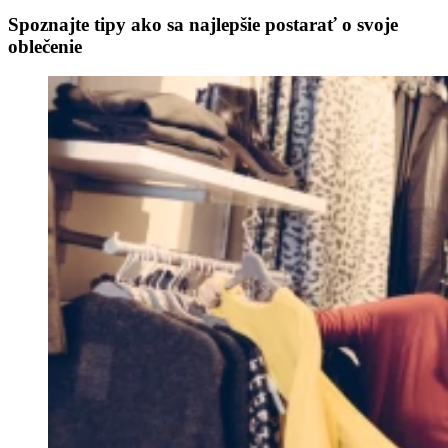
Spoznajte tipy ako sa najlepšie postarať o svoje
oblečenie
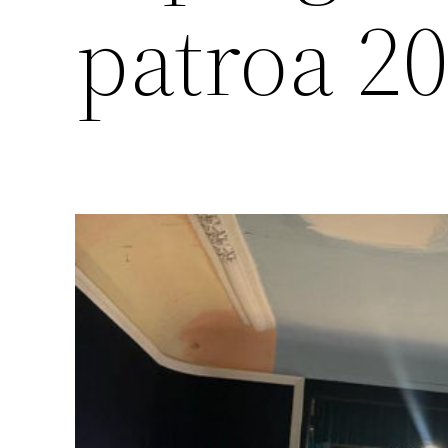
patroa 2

::::

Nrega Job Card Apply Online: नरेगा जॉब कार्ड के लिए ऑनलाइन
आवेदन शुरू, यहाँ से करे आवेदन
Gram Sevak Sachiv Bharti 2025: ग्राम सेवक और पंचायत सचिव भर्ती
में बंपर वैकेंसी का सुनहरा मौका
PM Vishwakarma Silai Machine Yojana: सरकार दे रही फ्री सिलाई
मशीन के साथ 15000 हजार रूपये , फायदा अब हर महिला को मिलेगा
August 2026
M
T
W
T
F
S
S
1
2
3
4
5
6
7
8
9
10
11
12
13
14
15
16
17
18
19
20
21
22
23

::::

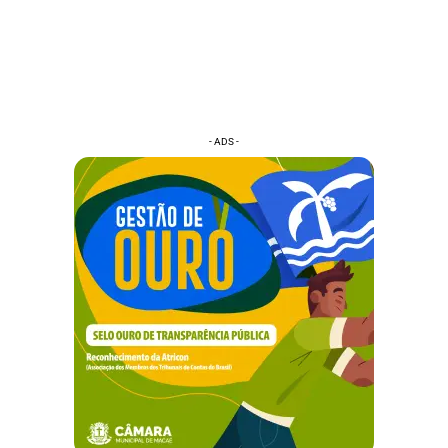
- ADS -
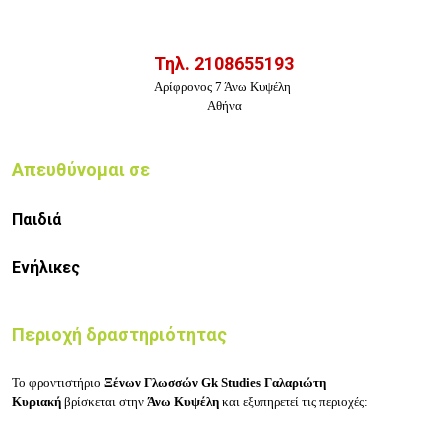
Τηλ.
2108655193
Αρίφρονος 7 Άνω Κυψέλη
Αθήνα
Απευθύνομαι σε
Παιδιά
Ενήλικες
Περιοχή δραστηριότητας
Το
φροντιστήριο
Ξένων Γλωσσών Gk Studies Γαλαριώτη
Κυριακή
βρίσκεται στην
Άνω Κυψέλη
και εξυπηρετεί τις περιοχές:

::::

**TRY IT**. Would you print exactly and only the lines of the material above that run from the line with "Περιοχή δραστηριότητας" through the line with "και εξυπηρετεί τις", both included?

**SOLUTION TO THIS TASK**.
Περιοχή δραστηριότητας
Το
φροντιστήριο
Ξένων Γλωσσών Gk Studies Γαλαριώτη
Κυριακή
βρίσκεται στην
Άνω Κυψέλη
και εξυπηρετεί τις περιοχές:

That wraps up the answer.